School of Individualized Study
Daniel Worden works on the intersections of culture and material realities— how contemporary art offers new ways of imagining our changing climate; how comics represent corporate exploitation; how memoirs conjure the possibilities of renewed life from within the wreckage of poverty and social neglect in contemporary America.
In 2019, Daniel’s essay “Cibopathic” was published in An Ecotopian Lexicon, a book that speculates about new terms that may prove to be useful in the latter years of the Anthropocene. Reviewed in the New Yorker magazine, the book offers a series of meditations on new ways of being in the world, and Daniel’s essay draws on the comics series Chew to explore what it would be like to have a unique superpower: the ability to taste a food’s history of growth, production, and packaging, instead of its flavor. Would we still eat the things we eat, if we experienced their histories?
Daniel also continued to write and speak about his recent research interests. His current research project explores how 19th and early 20th-century cartoons represent the petroleum industry and its increasing stranglehold on American society, and the connections between comics storytelling and the outsized speeds afforded to us through fossil fuels.
He continued his work on documentary arts.
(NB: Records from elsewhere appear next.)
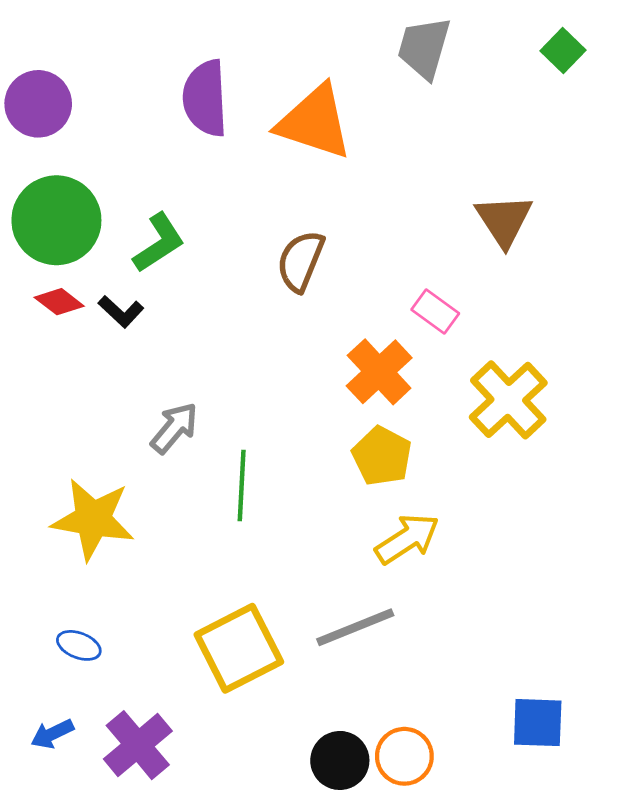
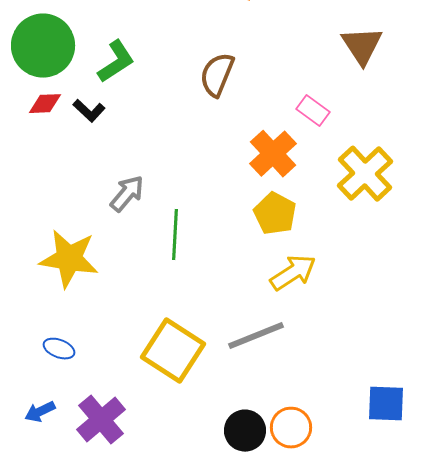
red diamond: (59, 302) -> (45, 104), turned -40
yellow square: (239, 648) -> (173, 351), turned -30

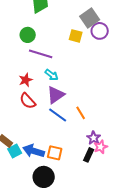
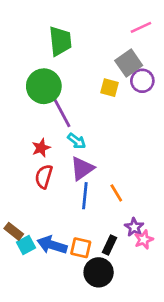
green circle: (28, 35) -> (44, 86), size x1.6
purple line: (41, 54) -> (62, 112), turned 45
red semicircle: (28, 101) -> (44, 177), turned 60
blue line: (58, 115) -> (85, 196), turned 60
black rectangle: (89, 155) -> (109, 245), moved
black circle: (44, 177) -> (99, 272), moved

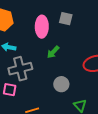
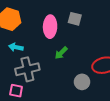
gray circle: (61, 84) -> (82, 82), moved

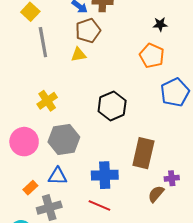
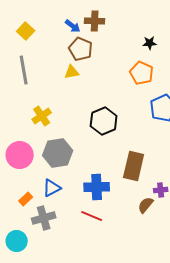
brown pentagon: (88, 31) -> (81, 49), turned -30
gray line: (43, 42) -> (24, 70), moved
blue triangle: (58, 176) -> (52, 188), turned -30

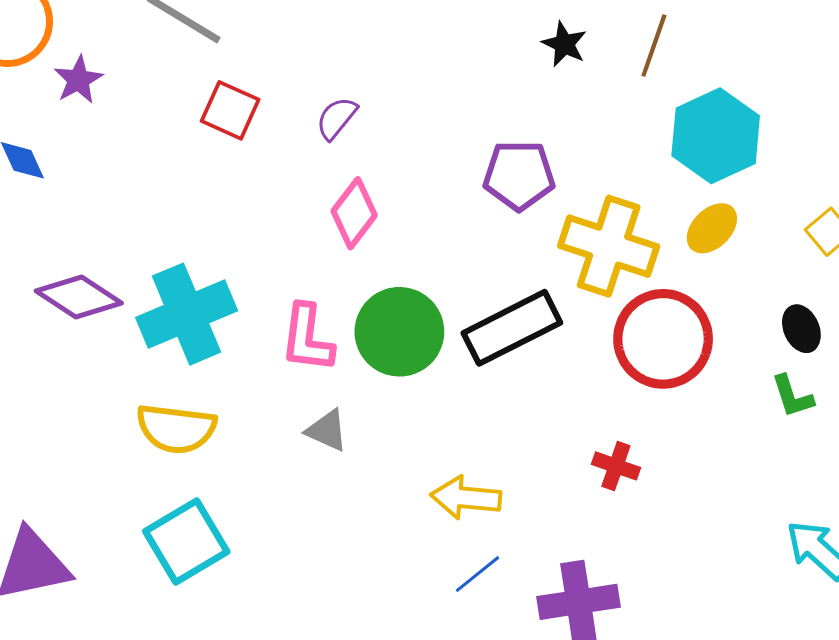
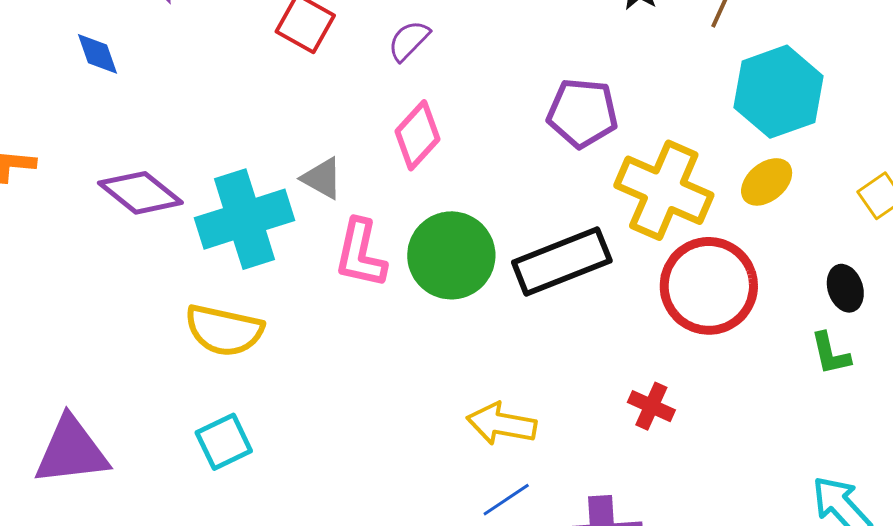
gray triangle: (327, 430) -> (322, 178), moved
cyan square: (186, 541) -> (224, 442), size x0.7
He has analyzed how documentary across media sought to represent the gradual and often opaque processes by which the global economy was transformed through financialization, and the ways in which the neoliberal thinking that has enforced austerity, privatization, and entrepreneurship as norms has strategically undone our ability to think systematically about our economy and our society. A version of this work will be published as a book, Neoliberal Nonfictions: The Documentary Aesthetic from Joan Didion to Jay-Z, in Spring 2020.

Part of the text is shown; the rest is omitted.